- How to complete this task: Without any pictures, copy the records below once more, exactly as they are.

- Data for review:
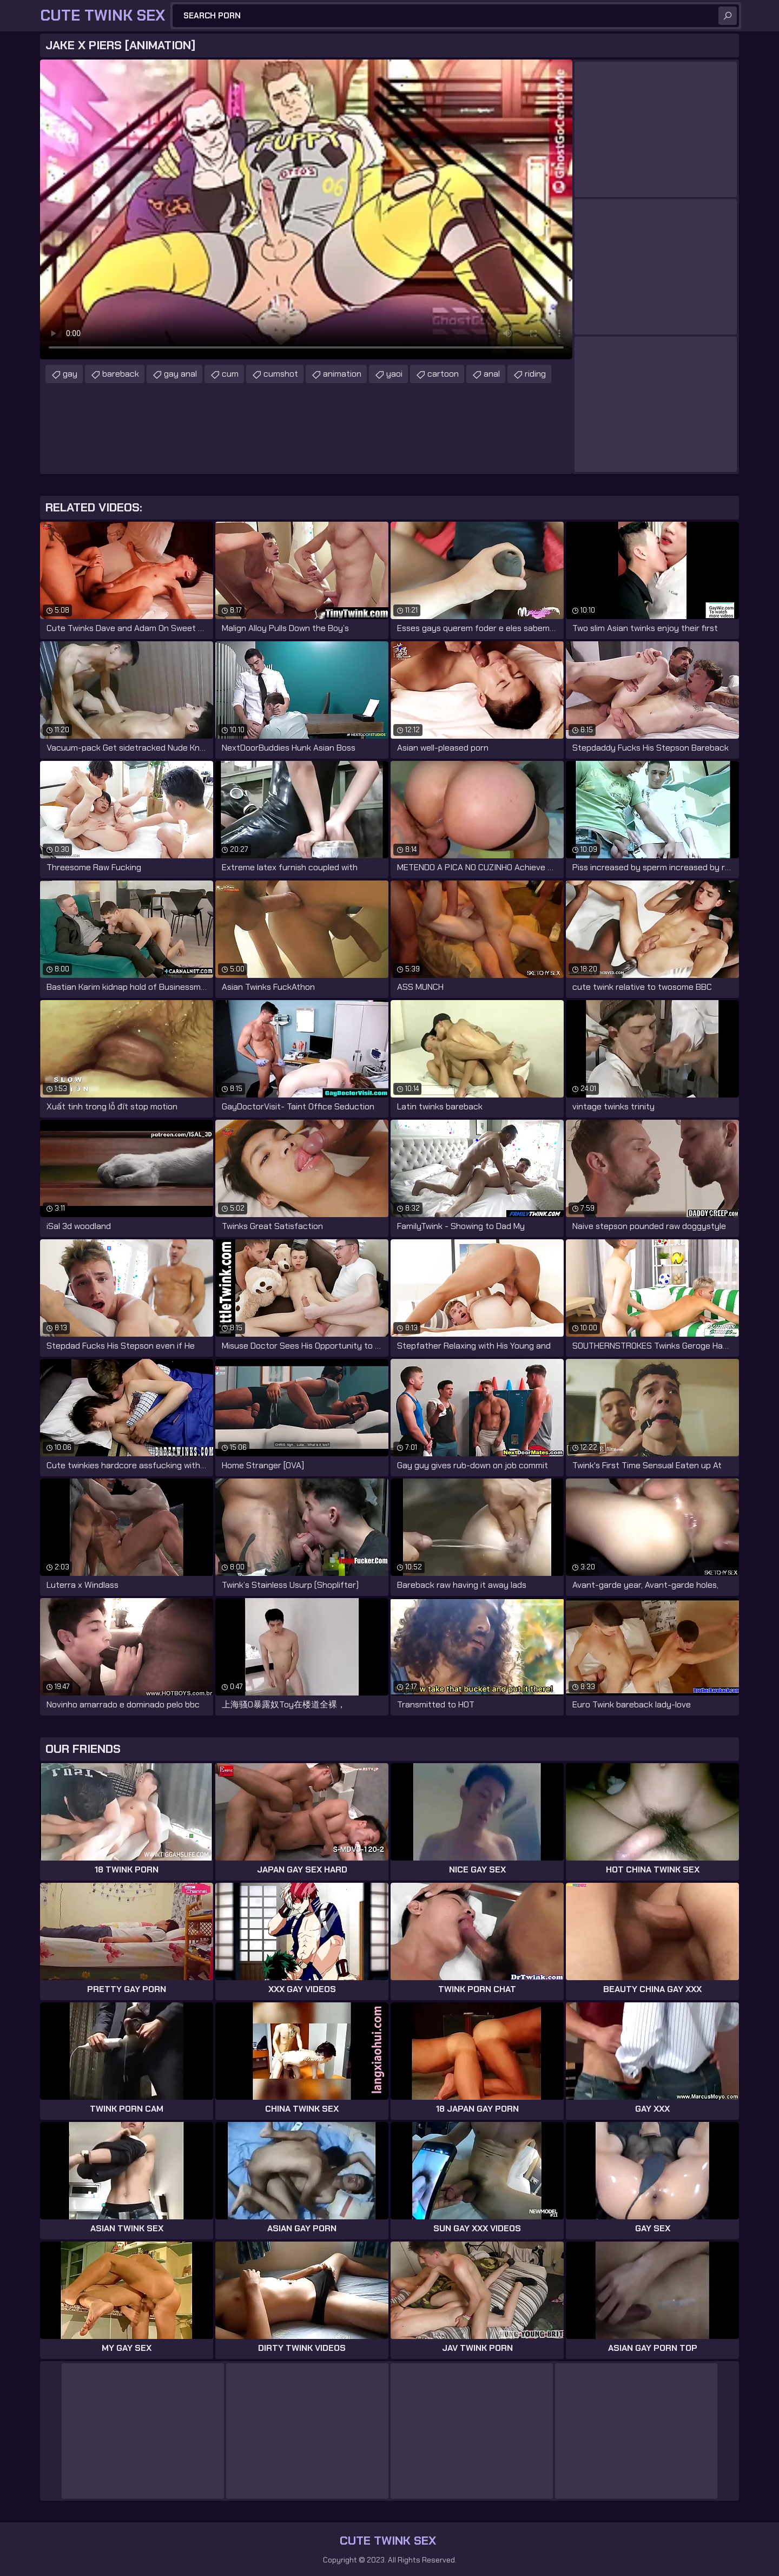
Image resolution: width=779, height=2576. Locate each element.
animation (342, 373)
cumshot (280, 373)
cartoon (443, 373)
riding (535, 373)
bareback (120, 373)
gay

- Reply to the exercise:
Image resolution: width=779, height=2576. Locate each element.
animation (342, 373)
cumshot (280, 373)
cartoon (443, 373)
riding (535, 373)
bareback (120, 373)
gay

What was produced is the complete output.